If you finish step 2 with a good overview of the topics your keywords will fall into and a clear definition of the core keywords that will be the starting point for your keyword research, you have come a long way.
3. Analyze competitors
To analyze your competitors and identify the most important ones, you may already have a clear idea of who they are. If your site is already indexed and ranking, you can choose to find the data by heading over to one of the domain lookup tools we have reviewed, and type in your own domain name.
Once you have the URLs of your 3-5 most important competitors, check them out with SpyFu's competitive analysis tool or enter the URLs as domain lookups in one of the other analysis tools. If you have chosen a tool like Ahrefs or SEMrush for your competitive review, they provide great content and keyword discovery features which will also be useful in steps 4 and 5.
4. Define keyword categories
In step 4, you need to take a step back and look at what you’ve understood so far. What types of queries do you want to target? They will often fall into the following categories:
- Brand keywords: Your brand name, company name, product names.

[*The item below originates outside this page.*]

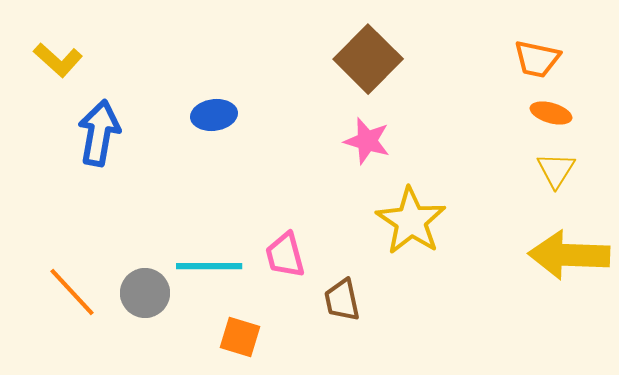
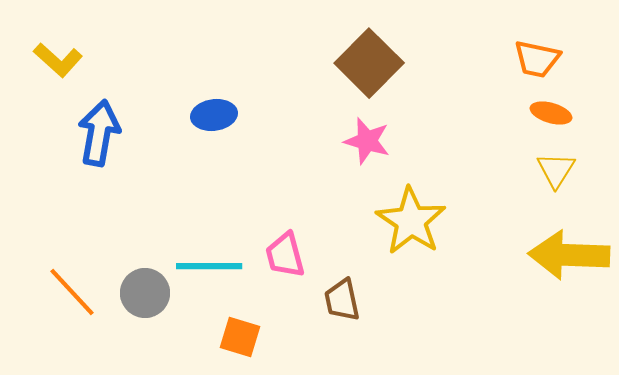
brown square: moved 1 px right, 4 px down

- Category keywords: Short and generic keywords.
- Intent-based keywords: Keywords that correspond to needs your product or service satisfies.
- Longtail keywords: Very specific key phrases composed of various keywords and which typically each have low search volumes.
The better your categorization, the easier it will be to build the detailed keyword research in step 5.
5. Build detailed keyword lists
In this step, you will do the real work of finding all the individual keywords you want to target. For this, you need access to data sets that can be found either via some of the tools mentioned above or via the Keyword Planner, which is a free tool Google provides for preparing paid search campaigns.
It will provide most of the information you are interested in, but the format isn’t easy to use, and extracting it is long and tedious.
A tool like KWFinder will provide you with neat functionality to create lists and add keywords to individual lists while doing the research. A tool such as Ahrefs allows you to look up keywords from various sources, including Amazon, for product searches and Yandex, Baidu, and Naver for international campaigns.
Your goal is to have the following in your keyword lists:
- Keyword category
- Keyword composed of 1 or more words
- Search volume per month
- Estimated CPC
- Keyword difficulty
- Estimated traffic
6. Visualize the keyword strategy
I like to use bubble charts to illustrate data in three dimensions. By summing up the search volume and averaging the CPC and keyword difficulties per list from step 5, we can illustrate our keyword planning with a bubble chart.
7. Define priorities for paid and organic search
Your keyword research is ready, and now it’s time for your keyword strategy. What keyword categories will you prioritize? Will you target them in the short or the long term? And will you take the long path to SEO positioning for long-term results or the short but expensive path using paid search results?
Keyword research is key for successful search marketing
Whether you prepare a paid search campaign or an SEO project, your first stop is keyword research: It’s key to your success in search marketing. Don’t get carried away with all the functionality the tools can provide, and keep your mind set on the end users and their needs. Then build your keyword strategy to win at search and create a foundation for your wider digital marketing activities.